The Flow remains the accountable owner:
| Boundary | Owner |
|---|---|
| state | Flow |
| task assignment | Flow |
| role behavior | Crew agents |
| output validation | Flow |
| final acceptance | Flow |
| rollback | runtime or deployment platform |
Completion standard: the native project proves the same role and acceptance behavior as this lab and links to the Multi-Agent Delivery Workflow capstone.
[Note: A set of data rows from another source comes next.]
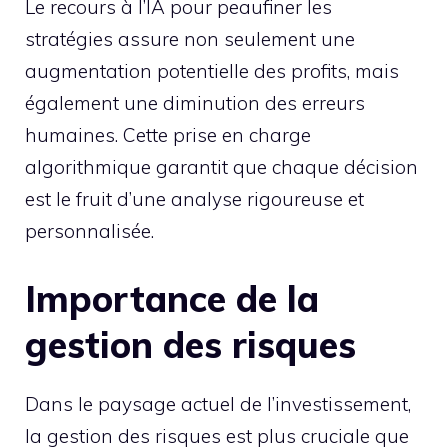
Le recours à l’IA pour peaufiner les
stratégies assure non seulement une
augmentation potentielle des profits, mais
également une diminution des erreurs
humaines. Cette prise en charge
algorithmique garantit que chaque décision
est le fruit d’une analyse rigoureuse et
personnalisée.
Importance de la
gestion des risques
Dans le paysage actuel de l’investissement,
la gestion des risques est plus cruciale que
A native CrewAI run is not complete just because the crew returns text; the Flow must preserve separate role outputs and validate them before acceptance.
Troubleshooting
| Symptom | Likely Cause | Fix |
|---|---|---|
| crew returns one aggregate answer only | task outputs are not preserved separately | Read task-level outputs and copy planner, reviewer, and tester results into Flow state separately. |
| Flow accepts weak or duplicate role output | acceptance is based on completion, not validation | Add Flow-level validators before setting accepted. |
| provider credentials fail | CrewAI model provider variables are missing | Configure the provider environment required by your CrewAI setup. |
| roles overlap heavily | agents do not have distinct contracts | Remove the role or rewrite task contracts until each role changes risk or output quality. |
| rollback is unclear | delegation is embedded in the main path | Keep a deterministic single-owner fallback path outside the Crew route. |
Cross-Framework Mapping
- In LangGraph, the flow can be a graph while each role maps to a node or subgraph.
- In Mastra AI, the same shape can be modeled as workflows that coordinate agents and tools.
- In AutoGen-style systems, the crew resembles manager-directed specialist agents, but the flow still needs final acceptance.
- In CrewAI, flows provide structured control while crews perform delegated collaborative work.